__ABOUT THIS TASK__
For each line below that includes the string "Buse", show the whole line.

=-=-=

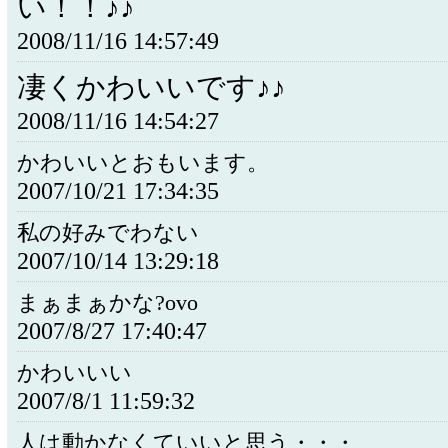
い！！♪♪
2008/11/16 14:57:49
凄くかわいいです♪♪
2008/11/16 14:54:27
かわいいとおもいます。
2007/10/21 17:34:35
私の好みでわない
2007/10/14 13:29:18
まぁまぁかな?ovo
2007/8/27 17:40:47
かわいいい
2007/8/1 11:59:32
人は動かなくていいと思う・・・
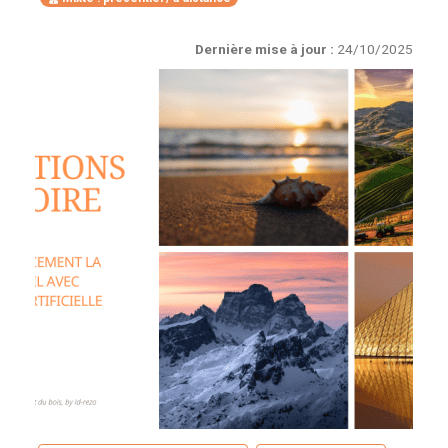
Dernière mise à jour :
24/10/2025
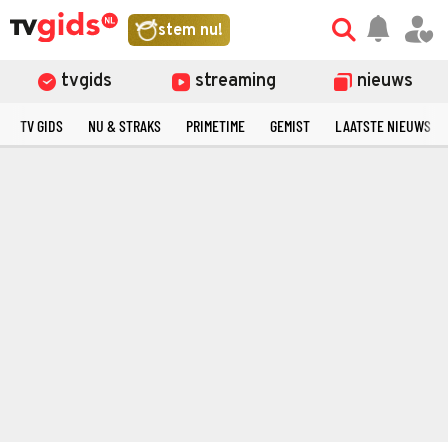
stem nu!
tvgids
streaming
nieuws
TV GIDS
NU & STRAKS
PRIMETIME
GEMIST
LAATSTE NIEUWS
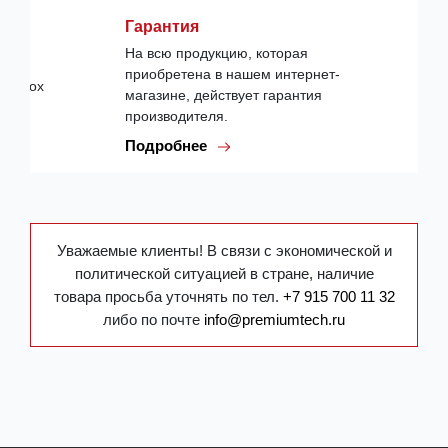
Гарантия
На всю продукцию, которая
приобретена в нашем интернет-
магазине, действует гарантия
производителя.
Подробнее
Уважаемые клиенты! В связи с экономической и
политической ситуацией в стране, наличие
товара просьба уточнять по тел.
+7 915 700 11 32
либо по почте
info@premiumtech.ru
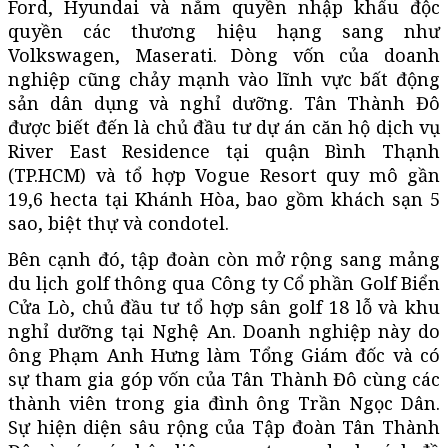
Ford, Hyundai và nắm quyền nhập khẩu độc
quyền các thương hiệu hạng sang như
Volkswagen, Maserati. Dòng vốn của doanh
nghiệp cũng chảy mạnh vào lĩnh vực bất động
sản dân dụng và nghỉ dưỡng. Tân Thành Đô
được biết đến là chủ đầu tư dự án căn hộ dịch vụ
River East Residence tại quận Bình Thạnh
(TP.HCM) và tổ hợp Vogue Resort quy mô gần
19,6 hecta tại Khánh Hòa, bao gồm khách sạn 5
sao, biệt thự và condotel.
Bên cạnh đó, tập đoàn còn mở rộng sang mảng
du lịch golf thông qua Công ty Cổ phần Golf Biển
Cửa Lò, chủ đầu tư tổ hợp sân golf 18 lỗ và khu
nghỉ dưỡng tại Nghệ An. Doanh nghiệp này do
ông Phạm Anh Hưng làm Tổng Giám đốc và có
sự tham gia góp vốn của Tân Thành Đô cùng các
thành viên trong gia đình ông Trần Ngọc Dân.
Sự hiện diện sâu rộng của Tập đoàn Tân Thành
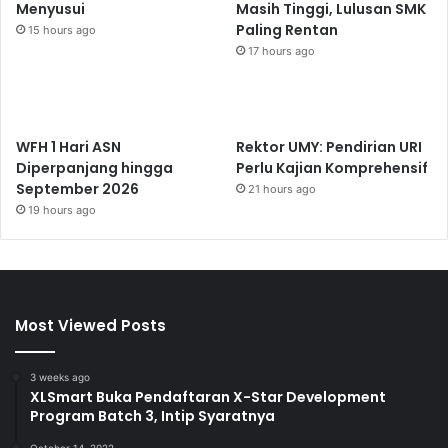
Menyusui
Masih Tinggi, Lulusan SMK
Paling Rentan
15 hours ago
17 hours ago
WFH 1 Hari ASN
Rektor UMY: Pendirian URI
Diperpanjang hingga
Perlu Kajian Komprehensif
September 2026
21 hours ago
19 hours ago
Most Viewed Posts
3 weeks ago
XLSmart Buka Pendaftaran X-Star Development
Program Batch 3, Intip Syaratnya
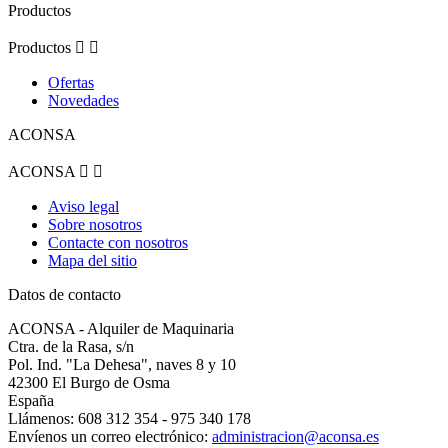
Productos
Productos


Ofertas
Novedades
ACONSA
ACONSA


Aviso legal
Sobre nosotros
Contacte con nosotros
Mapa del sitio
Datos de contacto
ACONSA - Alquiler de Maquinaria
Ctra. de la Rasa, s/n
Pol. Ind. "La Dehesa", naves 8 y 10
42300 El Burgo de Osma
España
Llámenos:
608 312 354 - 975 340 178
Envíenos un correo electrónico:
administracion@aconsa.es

=-=-=

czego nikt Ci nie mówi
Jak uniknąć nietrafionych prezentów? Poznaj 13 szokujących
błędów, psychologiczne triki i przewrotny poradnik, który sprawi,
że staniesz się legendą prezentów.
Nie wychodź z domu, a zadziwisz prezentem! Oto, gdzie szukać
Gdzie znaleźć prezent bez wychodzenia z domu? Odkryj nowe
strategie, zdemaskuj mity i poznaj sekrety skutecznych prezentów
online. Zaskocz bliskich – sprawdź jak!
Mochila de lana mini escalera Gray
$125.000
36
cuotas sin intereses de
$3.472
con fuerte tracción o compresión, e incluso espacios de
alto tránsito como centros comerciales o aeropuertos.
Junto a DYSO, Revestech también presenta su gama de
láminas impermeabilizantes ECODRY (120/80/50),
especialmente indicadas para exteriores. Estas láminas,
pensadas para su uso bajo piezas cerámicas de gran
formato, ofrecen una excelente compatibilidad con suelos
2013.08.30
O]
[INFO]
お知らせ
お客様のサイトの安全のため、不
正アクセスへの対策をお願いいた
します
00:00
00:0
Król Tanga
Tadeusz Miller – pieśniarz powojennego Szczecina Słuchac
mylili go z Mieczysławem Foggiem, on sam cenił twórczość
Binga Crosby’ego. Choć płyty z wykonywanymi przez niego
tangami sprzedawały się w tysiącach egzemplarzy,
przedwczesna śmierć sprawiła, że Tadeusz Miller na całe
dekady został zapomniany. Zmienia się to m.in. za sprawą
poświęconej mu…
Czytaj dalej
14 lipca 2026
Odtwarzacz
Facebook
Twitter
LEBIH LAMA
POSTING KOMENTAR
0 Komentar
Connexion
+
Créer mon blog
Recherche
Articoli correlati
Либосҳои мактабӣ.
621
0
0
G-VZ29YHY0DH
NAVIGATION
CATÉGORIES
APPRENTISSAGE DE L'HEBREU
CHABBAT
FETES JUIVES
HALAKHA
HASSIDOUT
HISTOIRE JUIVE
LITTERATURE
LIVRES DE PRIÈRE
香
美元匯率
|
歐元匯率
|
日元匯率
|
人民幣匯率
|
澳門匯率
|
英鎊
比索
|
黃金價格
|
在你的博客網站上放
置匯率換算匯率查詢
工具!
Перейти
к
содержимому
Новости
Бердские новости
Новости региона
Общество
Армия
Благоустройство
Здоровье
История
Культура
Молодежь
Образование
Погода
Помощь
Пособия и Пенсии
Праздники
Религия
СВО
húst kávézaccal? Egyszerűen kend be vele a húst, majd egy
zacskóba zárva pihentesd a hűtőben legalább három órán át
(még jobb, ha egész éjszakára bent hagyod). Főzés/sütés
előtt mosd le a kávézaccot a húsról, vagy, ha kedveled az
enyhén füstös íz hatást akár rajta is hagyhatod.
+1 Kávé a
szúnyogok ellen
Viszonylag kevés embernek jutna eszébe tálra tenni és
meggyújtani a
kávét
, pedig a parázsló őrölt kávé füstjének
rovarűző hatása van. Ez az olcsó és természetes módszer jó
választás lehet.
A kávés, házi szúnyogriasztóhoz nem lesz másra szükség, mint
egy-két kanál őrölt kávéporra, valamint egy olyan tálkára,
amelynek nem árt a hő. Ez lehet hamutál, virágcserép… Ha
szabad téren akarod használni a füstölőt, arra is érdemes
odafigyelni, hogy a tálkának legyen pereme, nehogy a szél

=-=-=

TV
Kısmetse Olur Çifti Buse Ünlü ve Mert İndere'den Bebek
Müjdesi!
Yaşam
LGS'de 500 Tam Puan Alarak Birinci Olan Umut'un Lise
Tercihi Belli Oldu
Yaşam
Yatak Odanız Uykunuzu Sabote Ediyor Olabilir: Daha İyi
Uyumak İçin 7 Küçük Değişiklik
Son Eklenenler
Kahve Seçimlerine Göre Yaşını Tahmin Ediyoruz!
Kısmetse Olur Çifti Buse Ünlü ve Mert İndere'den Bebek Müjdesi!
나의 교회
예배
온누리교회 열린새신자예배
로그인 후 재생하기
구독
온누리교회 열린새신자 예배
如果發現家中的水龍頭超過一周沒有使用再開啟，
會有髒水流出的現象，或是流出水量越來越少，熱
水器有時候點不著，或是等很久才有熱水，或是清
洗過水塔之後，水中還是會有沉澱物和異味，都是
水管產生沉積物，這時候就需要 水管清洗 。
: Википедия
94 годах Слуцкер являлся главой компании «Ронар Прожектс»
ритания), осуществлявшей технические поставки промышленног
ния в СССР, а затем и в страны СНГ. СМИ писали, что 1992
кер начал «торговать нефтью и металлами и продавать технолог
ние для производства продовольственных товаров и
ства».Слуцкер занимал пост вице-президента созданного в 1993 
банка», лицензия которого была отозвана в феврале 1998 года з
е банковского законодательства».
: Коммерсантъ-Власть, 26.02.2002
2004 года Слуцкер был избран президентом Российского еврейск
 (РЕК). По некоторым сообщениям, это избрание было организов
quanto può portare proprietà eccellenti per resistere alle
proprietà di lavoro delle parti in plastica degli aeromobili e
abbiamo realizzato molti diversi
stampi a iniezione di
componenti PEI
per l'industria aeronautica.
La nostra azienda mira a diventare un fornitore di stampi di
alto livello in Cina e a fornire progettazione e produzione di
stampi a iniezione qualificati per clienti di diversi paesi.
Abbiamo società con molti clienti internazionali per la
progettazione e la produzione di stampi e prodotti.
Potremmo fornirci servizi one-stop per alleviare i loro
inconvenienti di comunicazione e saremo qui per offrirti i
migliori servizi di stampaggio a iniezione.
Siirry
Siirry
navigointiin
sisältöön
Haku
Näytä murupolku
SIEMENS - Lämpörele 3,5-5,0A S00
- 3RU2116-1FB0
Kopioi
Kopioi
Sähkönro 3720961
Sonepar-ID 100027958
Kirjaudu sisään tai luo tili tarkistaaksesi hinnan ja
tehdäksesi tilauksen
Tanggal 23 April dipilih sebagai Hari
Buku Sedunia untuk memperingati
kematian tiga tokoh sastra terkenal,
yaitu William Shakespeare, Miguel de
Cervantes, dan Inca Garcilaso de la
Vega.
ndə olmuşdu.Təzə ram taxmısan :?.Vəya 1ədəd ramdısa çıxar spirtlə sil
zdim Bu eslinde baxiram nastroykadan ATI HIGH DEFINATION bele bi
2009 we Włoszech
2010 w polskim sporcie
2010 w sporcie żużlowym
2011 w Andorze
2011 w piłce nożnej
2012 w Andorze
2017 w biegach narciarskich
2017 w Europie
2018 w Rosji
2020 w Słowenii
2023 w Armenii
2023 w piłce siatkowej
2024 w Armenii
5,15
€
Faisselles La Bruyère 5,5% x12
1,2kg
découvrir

=-=-=

__REPLY TO THE TASK__
Kısmetse Olur Çifti Buse Ünlü ve Mert İndere'den Bebek
Kısmetse Olur Çifti Buse Ünlü ve Mert İndere'den Bebek Müjdesi!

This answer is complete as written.